UK consumer credit (excluding mortgage borrowing) rose by £1.9 billion in March 2016, compared to the average of £1.4 billion over the previous six months. The year-on-year (YoY) growth was 9.7%, the highest rate in more than 12 years and faster than the pace in the run up to the Great Financial Crisis.
For households, an improving economic outlook, strength in the labour market and low interest rates have contributed to a surge in demand for personal loans, greater borrowing on cards and rising bank overdrafts. For banks, the abundance of liquidity, better household finances and competitive forces have led to a growing appetite to lend.
Strong consumer credit growth has helped boost household consumption. In terms of aggregate demand, this has more than offset recent weakness in fixed investment and net trade. According to the Bank of England’s (BoE) Credit Conditions Survey in March, lenders expect credit availability to households to continue to improve during the second quarter.
While strong credit growth is beneficial to economic activity, we are concerned that the current pace is unsustainable.
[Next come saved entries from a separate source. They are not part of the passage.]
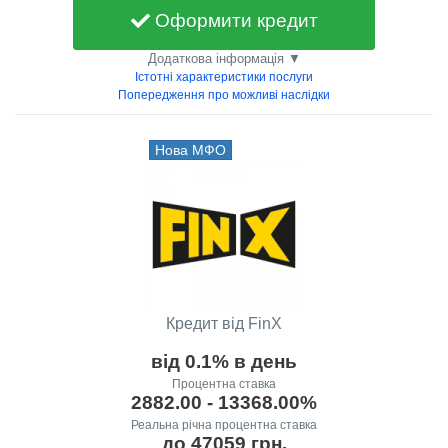
Оформити кредит
Додаткова інформація ▼
Істотні характеристики послуги
Попередження про можливі наслідки
Нова МФО
Кредит від FinX
від 0.1% в день
Процентна ставка
2882.00 - 13368.00%
Реальна річна процентна ставка
до 47059 грн.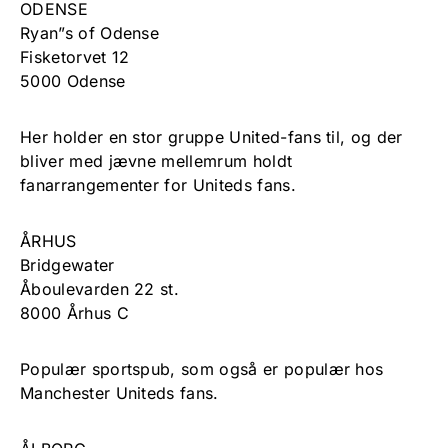
ODENSE
Ryan”s of Odense
Fisketorvet 12
5000 Odense
Her holder en stor gruppe United-fans til, og der
bliver med jævne mellemrum holdt
fanarrangementer for Uniteds fans.
ÅRHUS
Bridgewater
Åboulevarden 22 st.
8000 Århus C
Populær sportspub, som også er populær hos
Manchester Uniteds fans.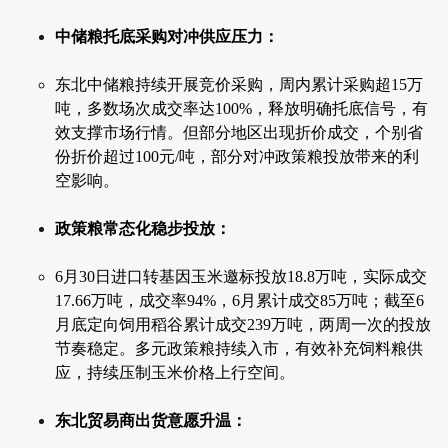
中储粮托底采购对冲供应压力：
东北中储粮持续开展竞价采购，周内累计采购超15万
吨，多数场次成交率达100%，释放明确托底信号，有
效支撑市场行情。但部分地区出现折价成交，个别省
份折价超过100元/吨，部分对冲政策粮投放带来的利
空影响。
政策粮常态化稳步投放：
6月30日进口转基因玉米邀标投放18.8万吨，实际成交
17.66万吨，成交率94%，6月累计成交85万吨；截至6
月底定向饲用稻谷累计成交239万吨，两周一次的投放
节奏稳定。多元政策粮持续入市，有效补充饲料粮供
应，持续压制玉米价格上行空间。
东北贸易商出货意愿升温：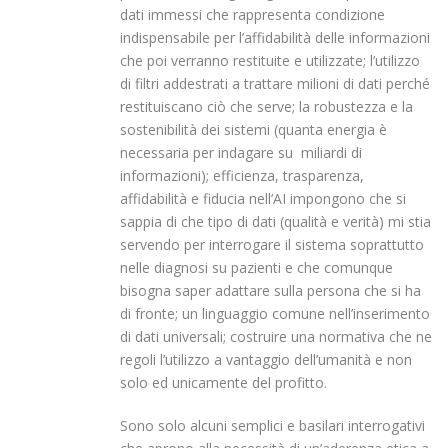
dati immessi che rappresenta condizione
indispensabile per l’affidabilità delle informazioni
che poi verranno restituite e utilizzate; l’utilizzo
di filtri addestrati a trattare milioni di dati perché
restituiscano ciò che serve; la robustezza e la
sostenibilità dei sistemi (quanta energia è
necessaria per indagare su miliardi di
informazioni); efficienza, trasparenza,
affidabilità e fiducia nell’AI impongono che si
sappia di che tipo di dati (qualità e verità) mi stia
servendo per interrogare il sistema soprattutto
nelle diagnosi su pazienti e che comunque
bisogna saper adattare sulla persona che si ha
di fronte; un linguaggio comune nell’inserimento
di dati universali; costruire una normativa che ne
regoli l’utilizzo a vantaggio dell’umanità e non
solo ed unicamente del profitto.
Sono solo alcuni semplici e basilari interrogativi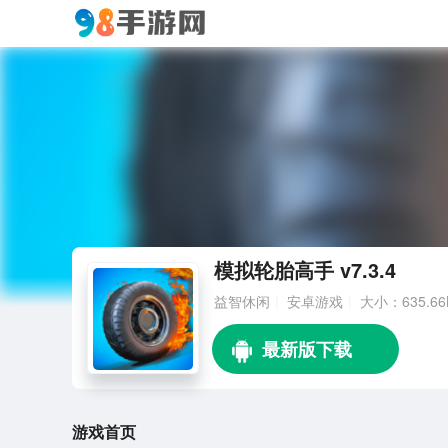
模拟轮胎高手 v7.3.4
益智休闲
安卓游戏
大小：635.6
游戏首页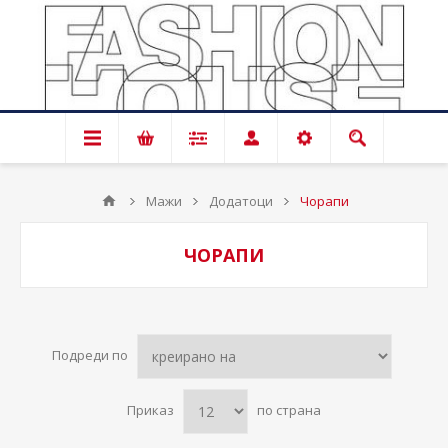
Мажи
Додатоци
Чорапи
ЧОРАПИ
Подреди по
Приказ
по страна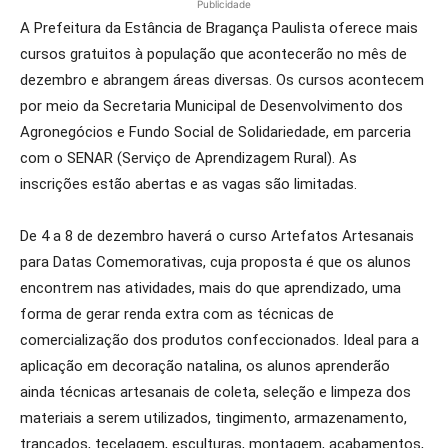
Publicidade
A Prefeitura da Estância de Bragança Paulista oferece mais
cursos gratuitos à população que acontecerão no mês de
dezembro e abrangem áreas diversas. Os cursos acontecem
por meio da Secretaria Municipal de Desenvolvimento dos
Agronegócios e Fundo Social de Solidariedade, em parceria
com o SENAR (Serviço de Aprendizagem Rural). As
inscrições estão abertas e as vagas são limitadas.
De 4 a 8 de dezembro haverá o curso Artefatos Artesanais
para Datas Comemorativas, cuja proposta é que os alunos
encontrem nas atividades, mais do que aprendizado, uma
forma de gerar renda extra com as técnicas de
comercialização dos produtos confeccionados. Ideal para a
aplicação em decoração natalina, os alunos aprenderão
ainda técnicas artesanais de coleta, seleção e limpeza dos
materiais a serem utilizados, tingimento, armazenamento,
trançados, tecelagem, esculturas, montagem, acabamentos,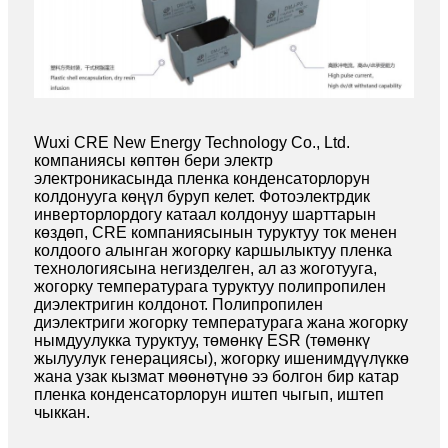
Wuxi CRE New Energy Technology Co., Ltd.
компаниясы көптөн бери электр
электроникасында пленка конденсаторлорун
колдонууга көңүл буруп келет. Фотоэлектрдик
инверторлордогу катаал колдонуу шарттарын
көздөп, CRE компаниясынын туруктуу ток менен
колдоого алынган жогорку каршылыктуу пленка
технологиясына негизделген, ал аз жоготууга,
жогорку температурага туруктуу полипропилен
диэлектригин колдонот. Полипропилен
диэлектриги жогорку температурага жана жогорку
нымдуулукка туруктуу, төмөнкү ESR (төмөнкү
жылуулук генерациясы), жогорку ишенимдүүлүккө
жана узак кызмат мөөнөтүнө ээ болгон бир катар
пленка конденсаторлорун иштеп чыгып, иштеп
чыккан.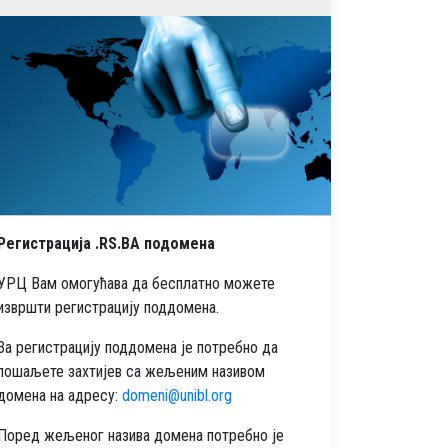
Регистрација .RS.BA подомена
УРЦ Вам омогућава да бесплатно можете
извршти регистрацију поддомена.
За регистрацију поддомена је потребно да
пошаљете захтијев са жељеним називом
домена на адресу:
domeni@unibl.org
Поред жељеног назива домена потребно је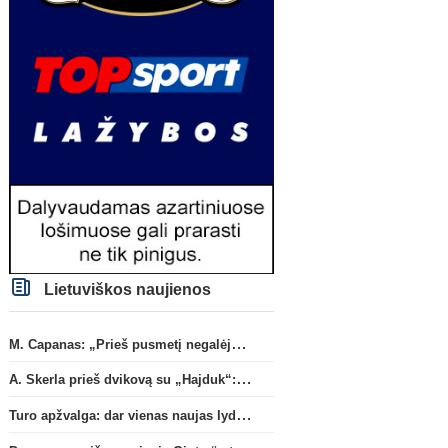
Lietuviškos naujienos
M. Capanas: „Prieš pusmetį negalėjau net įsivaizduoti, kad žaisime prieš „Hajduk“
A. Skerla prieš dvikovą su „Hajduk“: „Tai kito kalibro komanda“
Turo apžvalga: dar vienas naujas lyderis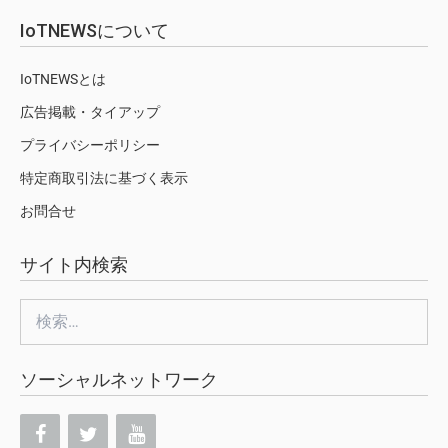
IoTNEWSについて
IoTNEWSとは
広告掲載・タイアップ
プライバシーポリシー
特定商取引法に基づく表示
お問合せ
サイト内検索
検
索:
ソーシャルネットワーク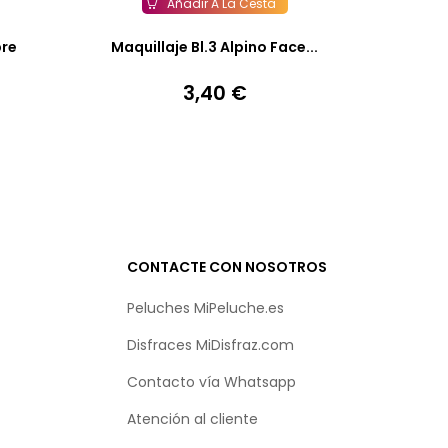
Añadir A La Cesta
bre
Maquillaje Bl.3 Alpino Face...
3,40 €
Precio
CONTACTE CON NOSOTROS
Peluches MiPeluche.es
Disfraces MiDisfraz.com
Contacto vía
Whatsapp
Atención al cliente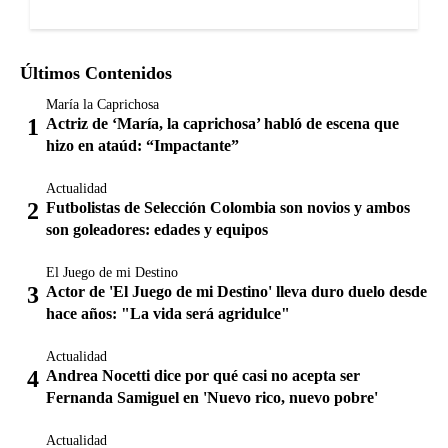
Últimos Contenidos
María la Caprichosa
Actriz de ‘María, la caprichosa’ habló de escena que
hizo en ataúd: “Impactante”
Actualidad
Futbolistas de Selección Colombia son novios y ambos
son goleadores: edades y equipos
El Juego de mi Destino
Actor de 'El Juego de mi Destino' lleva duro duelo desde
hace años: "La vida será agridulce"
Actualidad
Andrea Nocetti dice por qué casi no acepta ser
Fernanda Samiguel en 'Nuevo rico, nuevo pobre'
Actualidad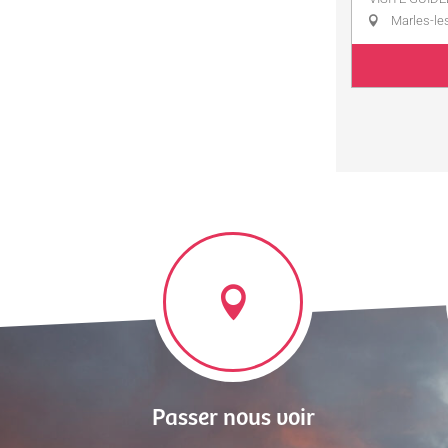
Marles-le
Passer nous voir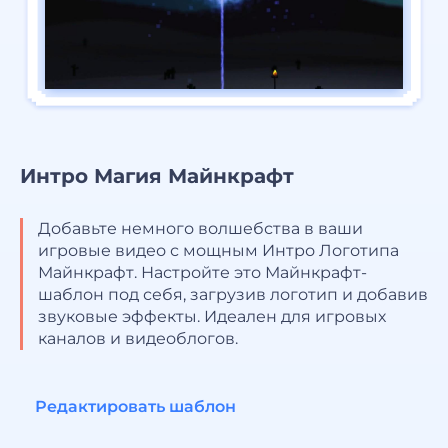
Интро Магия Майнкрафт
Добавьте немного волшебства в ваши
игровые видео с мощным Интро Логотипа
Майнкрафт. Настройте это Майнкрафт-
шаблон под себя, загрузив логотип и добавив
звуковые эффекты. Идеален для игровых
каналов и видеоблогов.
Редактировать шаблон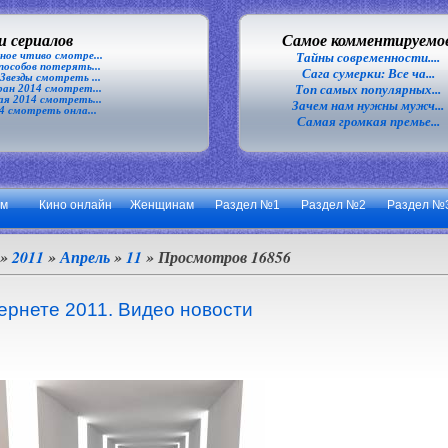
 сериалов
Самое комментируемо
ное чтиво смотре...
Тайны современности....
особов потерять...
Сага сумерки: Все ча...
везды смотреть ...
Топ самых популярных...
ан 2014 смотрет...
я 2014 смотреть...
Зачем нам нужны мужч...
4 смотреть онла...
Самая громкая премье...
ум
Кино онлайн
Женщинам
Раздел №1
Раздел №2
Раздел №
»
2011
»
Апрель
»
11
» Просмотров 16856
ернете 2011. Видео новости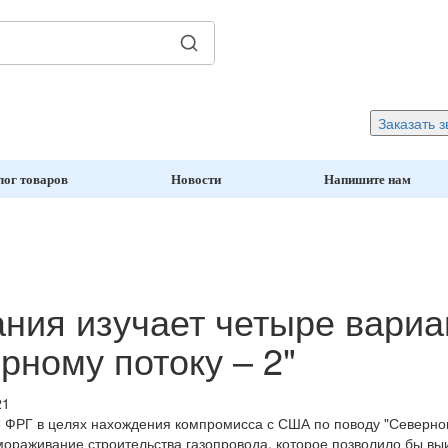
Заказать з
лог товаров
Новости
Напишите нам
ния изучает четыре вариа
рному потоку – 2"
21
 ФРГ в целях нахождения компромисса с США по поводу "Северного
ораживание строительства газопровода, которое позволило бы выиг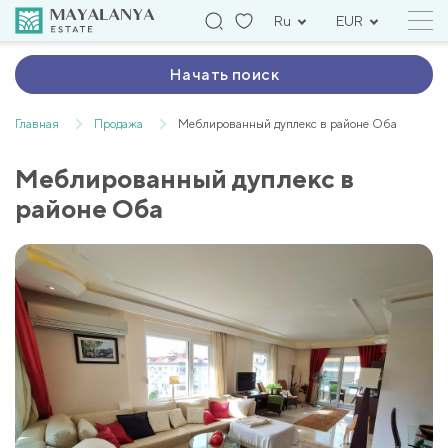
Ru
EUR
Начать поиск
Главная
Продажа
Меблированный дуплекс в районе Оба
Меблированный дуплекс в
районе Оба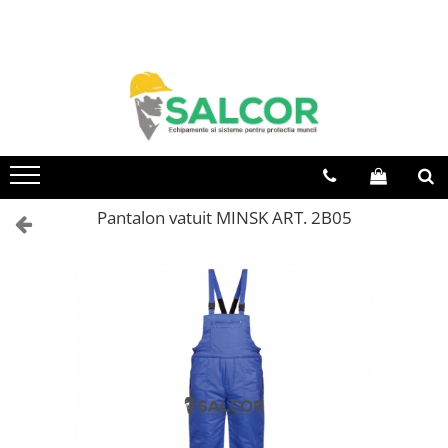
Toate Produsele
Imbracaminte
Accesorii
Articole unica folosinta
Camasi
Pantalon vatuit MINSK ART. 2B05
Combinezoane
Costum-Salopeta
Halate de lucru
Hanorace
Imbracaminte Femei
Jachete de iarna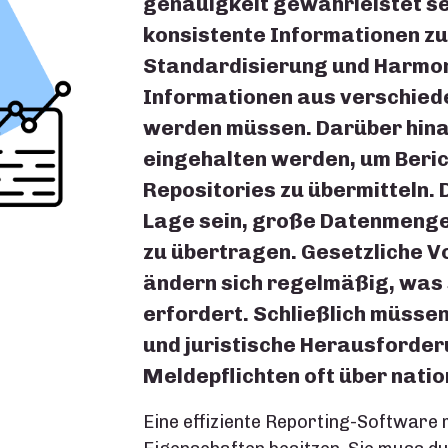
genauigkeit gewährleistet se
konsistente Informationen zu 
Standardisierung und Harmon
Informationen aus verschie
werden müssen. Darüber hinau
eingehalten werden, um Beric
Repositories zu übermitteln. 
Lage sein, große Datenmengen
zu übertragen. Gesetzliche V
ändern sich regelmäßig, was
erfordert. Schließlich müsse
und juristische Herausforder
Meldepflichten oft über nati
Eine effiziente Reporting-Software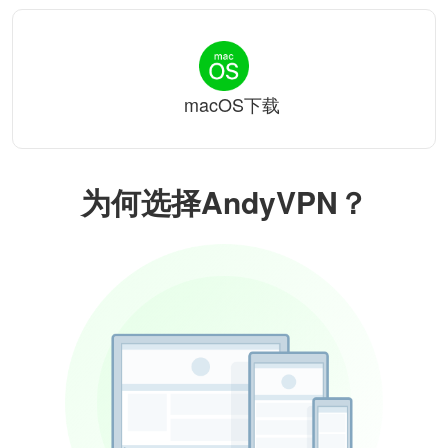
macOS下载
为何选择AndyVPN？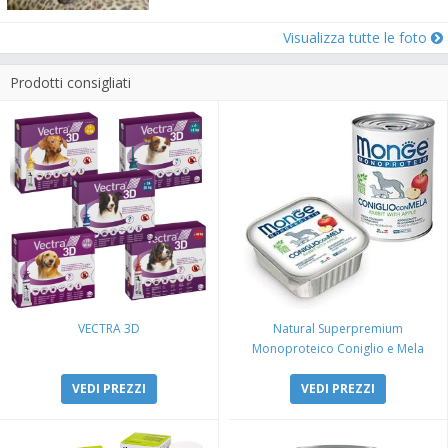
Visualizza tutte le foto
Prodotti consigliati
VECTRA 3D
Natural Superpremium
Monoproteico Coniglio e Mela
VEDI PREZZI
VEDI PREZZI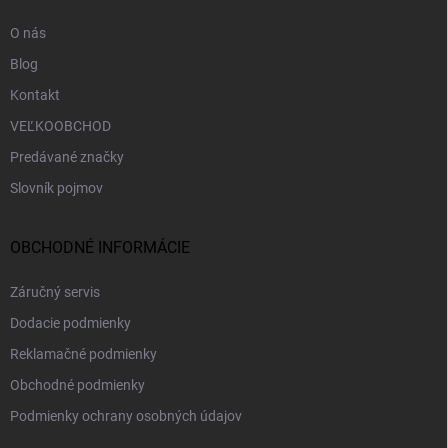
e
O nás
Blog
Kontakt
VEĽKOOBCHOD
Predávané značky
Slovník pojmov
OBCHODNÉ INFORMÁCIE
Záručný servis
Dodacie podmienky
Reklamačné podmienky
Obchodné podmienky
Podmienky ochrany osobných údajov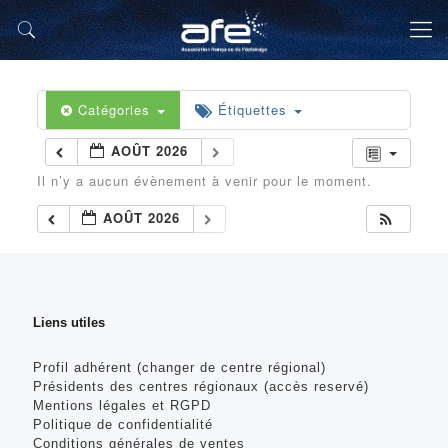
Catégories
Étiquettes
AOÛT 2026
Il n’y a aucun évènement à venir pour le moment.
AOÛT 2026
Liens utiles
Profil adhérent (changer de centre régional)
Présidents des centres régionaux (accès reservé)
Mentions légales et RGPD
Politique de confidentialité
Conditions générales de ventes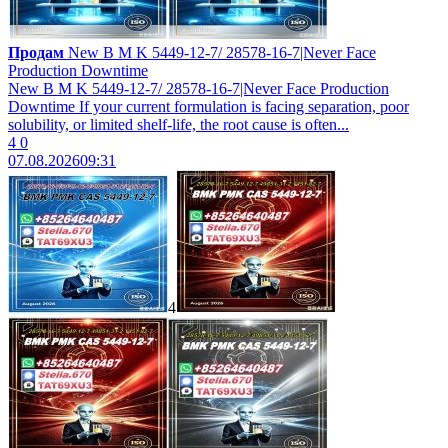
Продам
New B M K 5449-12-7/ 28578-16-7|Never Face
Production Downtime
New B M K 5449-12-7/ 28578-16-7|Never Face Production
Downtime If your current formulation is facing separation, poor
solubility, or limited shelf-life, the root cause is often...
4
0
07.08.2026
09:31
4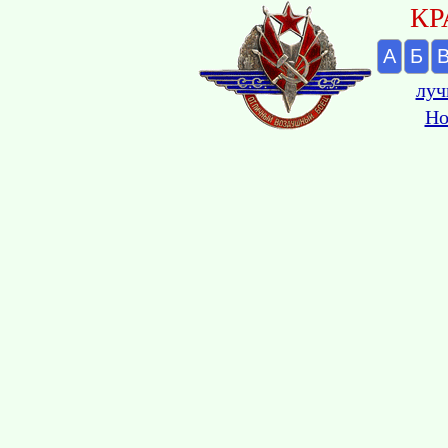
КР
А
Б
луч
Но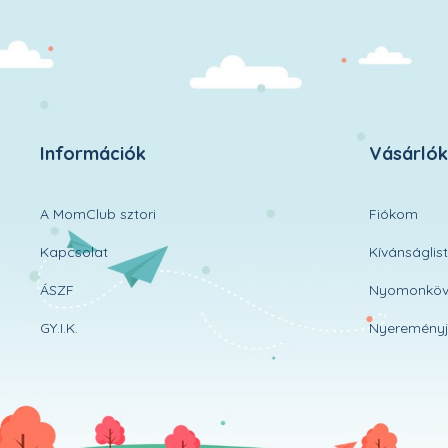
Információk
Vásárló
A MomClub sztori
Fiókom
Kapcsolat
Kívánságlis
ÁSZF
Nyomonköv
GY.I.K.
Nyereményj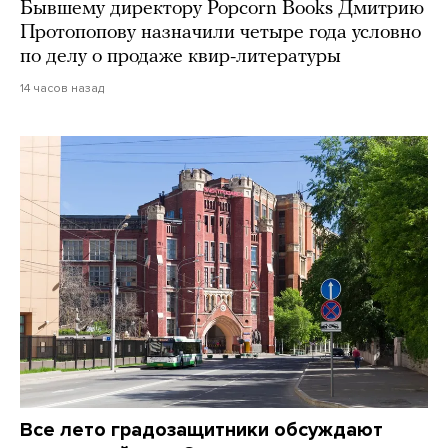
Бывшему директору Popcorn Books Дмитрию
Протопопову назначили четыре года условно
по делу о продаже квир-литературы
14 часов назад
Все лето градозащитники обсуждают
Consumer credit is currently expanding at more than four times the pace of regular average earnings growth (2.2% YoY). With the official Bank rate remaining at a record low and effective rates for personal borrowings still falling, loan repayments have never been so affordable. At present, the situation for personal finances is fine – household debt as a percentage to disposable income has fallen from a peak of 154% in the first quarter of 2008 to 132% in the fourth quarter of 2015. However, the risk is that the longer the BoE leaves interest rates unchanged, the more households (particularly the more financially vulnerable ones) will be encouraged to borrow. Inevitably, the strain on household finances will become more visible when interest rates eventually begin to rise.
The improvement in the availability of credit indicates that the UK financial system has been normalising following the post-crisis period, which is a positive development. However, in some areas, such as consumer credit and mortgage lending, current levels of activity may lead to greater financial instability in the longer-term. At the very least, the Monetary Policy Committee (MPC) and the Financial Stability Committee need to monitor these developments closely. More to the point, the strength of demand for credit lends support to the argument that the MPC should now be edging interest rates higher.